>>>>>

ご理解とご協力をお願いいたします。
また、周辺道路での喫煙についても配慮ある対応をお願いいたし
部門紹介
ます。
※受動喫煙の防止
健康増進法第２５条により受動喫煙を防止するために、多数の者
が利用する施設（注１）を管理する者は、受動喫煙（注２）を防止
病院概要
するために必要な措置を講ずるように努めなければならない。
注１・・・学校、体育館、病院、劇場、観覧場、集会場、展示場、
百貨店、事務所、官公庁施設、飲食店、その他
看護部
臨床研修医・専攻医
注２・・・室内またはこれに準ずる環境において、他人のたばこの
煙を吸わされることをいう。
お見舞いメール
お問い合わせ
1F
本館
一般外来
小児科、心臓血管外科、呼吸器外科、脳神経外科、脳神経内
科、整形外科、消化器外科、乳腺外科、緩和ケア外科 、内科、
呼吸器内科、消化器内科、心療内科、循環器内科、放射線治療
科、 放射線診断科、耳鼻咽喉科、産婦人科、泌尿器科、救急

<<<<<
>>>>>

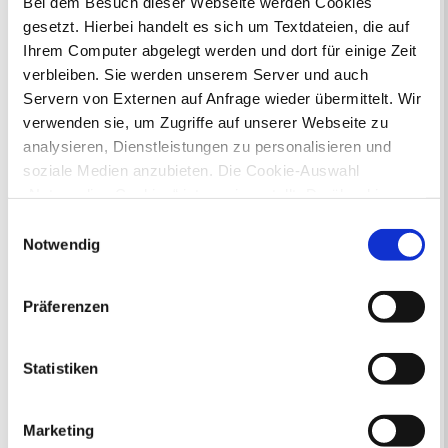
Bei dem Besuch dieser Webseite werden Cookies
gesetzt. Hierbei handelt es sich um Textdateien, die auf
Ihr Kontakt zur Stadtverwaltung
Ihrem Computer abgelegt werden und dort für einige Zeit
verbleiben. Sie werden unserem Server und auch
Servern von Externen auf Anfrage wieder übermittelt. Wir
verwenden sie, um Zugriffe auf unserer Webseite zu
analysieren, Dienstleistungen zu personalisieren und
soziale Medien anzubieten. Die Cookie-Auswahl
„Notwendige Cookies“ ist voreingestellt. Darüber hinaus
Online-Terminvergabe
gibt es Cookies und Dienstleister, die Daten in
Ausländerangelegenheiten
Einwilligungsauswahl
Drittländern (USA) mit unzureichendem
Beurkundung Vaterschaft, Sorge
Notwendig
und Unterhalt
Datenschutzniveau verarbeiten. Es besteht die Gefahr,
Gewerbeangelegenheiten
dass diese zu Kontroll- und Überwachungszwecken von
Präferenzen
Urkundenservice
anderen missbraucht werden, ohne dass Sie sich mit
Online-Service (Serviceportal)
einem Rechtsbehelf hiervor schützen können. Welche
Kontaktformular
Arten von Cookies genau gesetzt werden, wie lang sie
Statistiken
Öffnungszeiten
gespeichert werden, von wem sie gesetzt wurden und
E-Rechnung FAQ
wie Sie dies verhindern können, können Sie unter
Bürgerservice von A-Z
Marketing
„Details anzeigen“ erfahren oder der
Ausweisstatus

<<<<<

The answer should be a bare number: how many lines of the material above include "sich".

2